Exercise data ▸
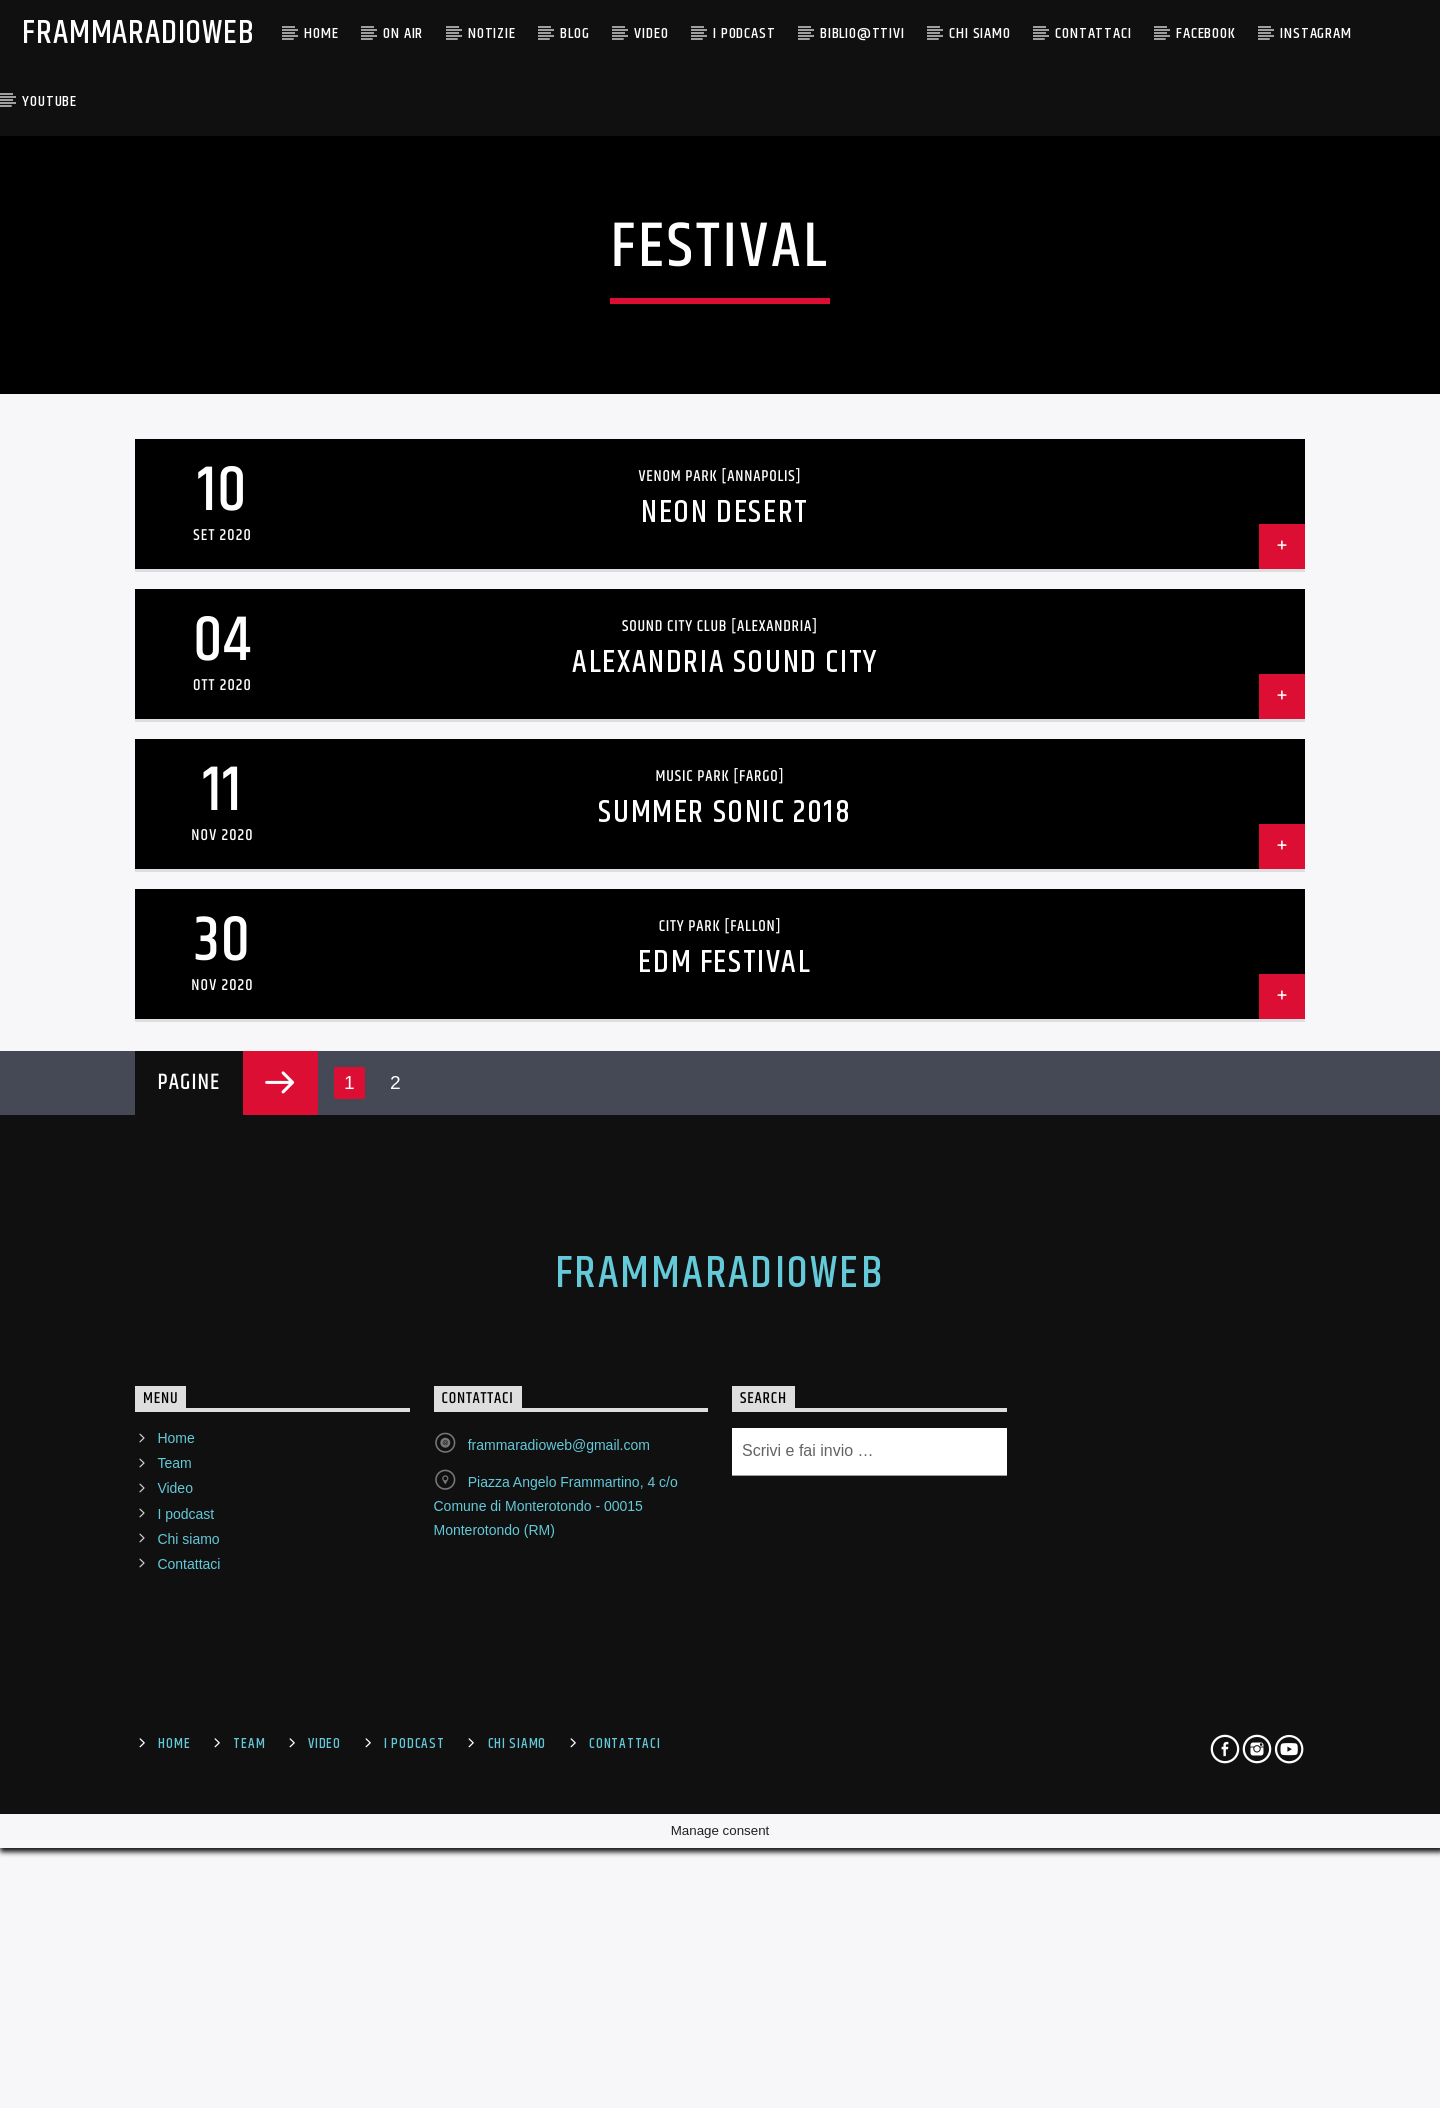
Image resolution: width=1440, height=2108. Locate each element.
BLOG (574, 33)
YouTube (49, 101)
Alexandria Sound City (725, 1167)
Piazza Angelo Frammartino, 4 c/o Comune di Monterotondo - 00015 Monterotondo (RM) (556, 2011)
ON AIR (403, 33)
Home (321, 33)
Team (174, 1968)
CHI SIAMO (979, 33)
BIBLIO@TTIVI (862, 33)
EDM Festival (724, 1467)
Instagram (1315, 33)
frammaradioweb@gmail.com (559, 1950)
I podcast (185, 2018)
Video (651, 33)
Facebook (1205, 33)
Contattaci (1093, 33)
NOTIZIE (492, 33)
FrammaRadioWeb (138, 33)
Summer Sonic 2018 (724, 1317)
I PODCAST (744, 33)
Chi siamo (188, 2044)
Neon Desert (725, 1017)
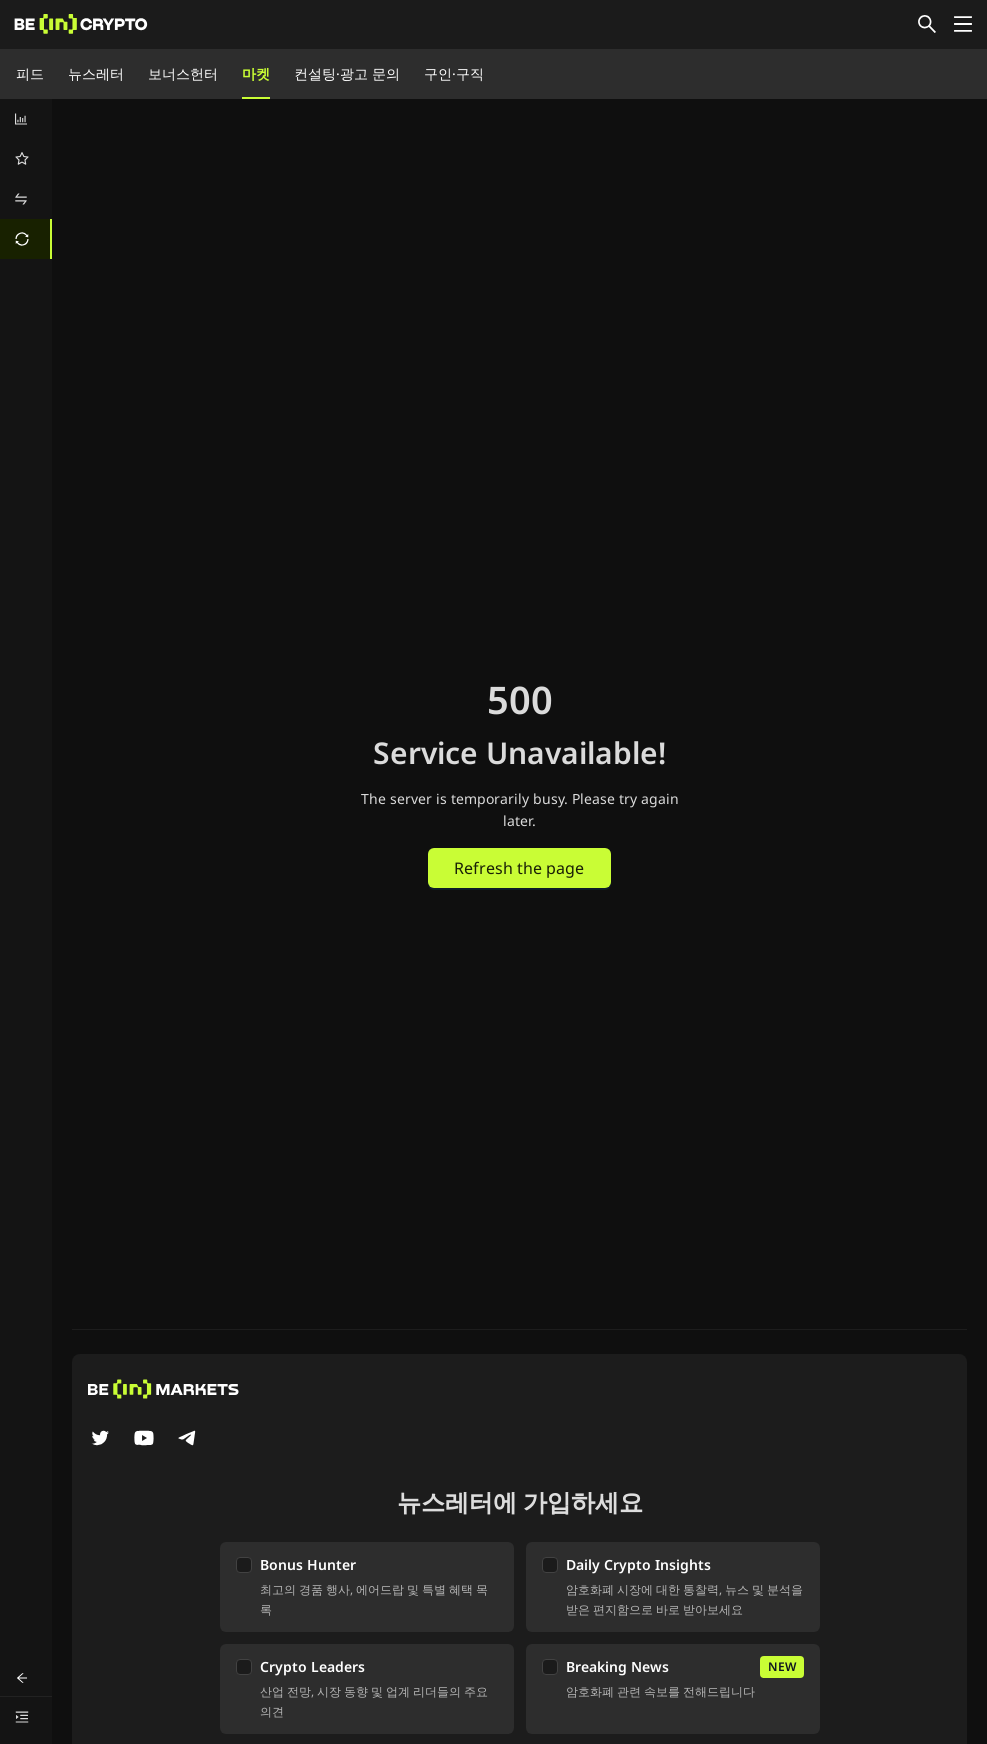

Assignment ▸ Extract the run of lines from the line holding "BLOG (574, 33)" through the final line of the material above, exactly and inclusively. Leave the pictures behind.

Completed exercise ▸
BLOG (574, 33)
YouTube (49, 101)
Alexandria Sound City (725, 1167)
Piazza Angelo Frammartino, 4 c/o Comune di Monterotondo - 00015 Monterotondo (RM) (556, 2011)
ON AIR (403, 33)
Home (321, 33)
Team (174, 1968)
CHI SIAMO (979, 33)
BIBLIO@TTIVI (862, 33)
EDM Festival (724, 1467)
Instagram (1315, 33)
frammaradioweb@gmail.com (559, 1950)
I podcast (185, 2018)
Video (651, 33)
Facebook (1205, 33)
Contattaci (1093, 33)
NOTIZIE (492, 33)
FrammaRadioWeb (138, 33)
Summer Sonic 2018 (724, 1317)
I PODCAST (744, 33)
Chi siamo (188, 2044)
Neon Desert (725, 1017)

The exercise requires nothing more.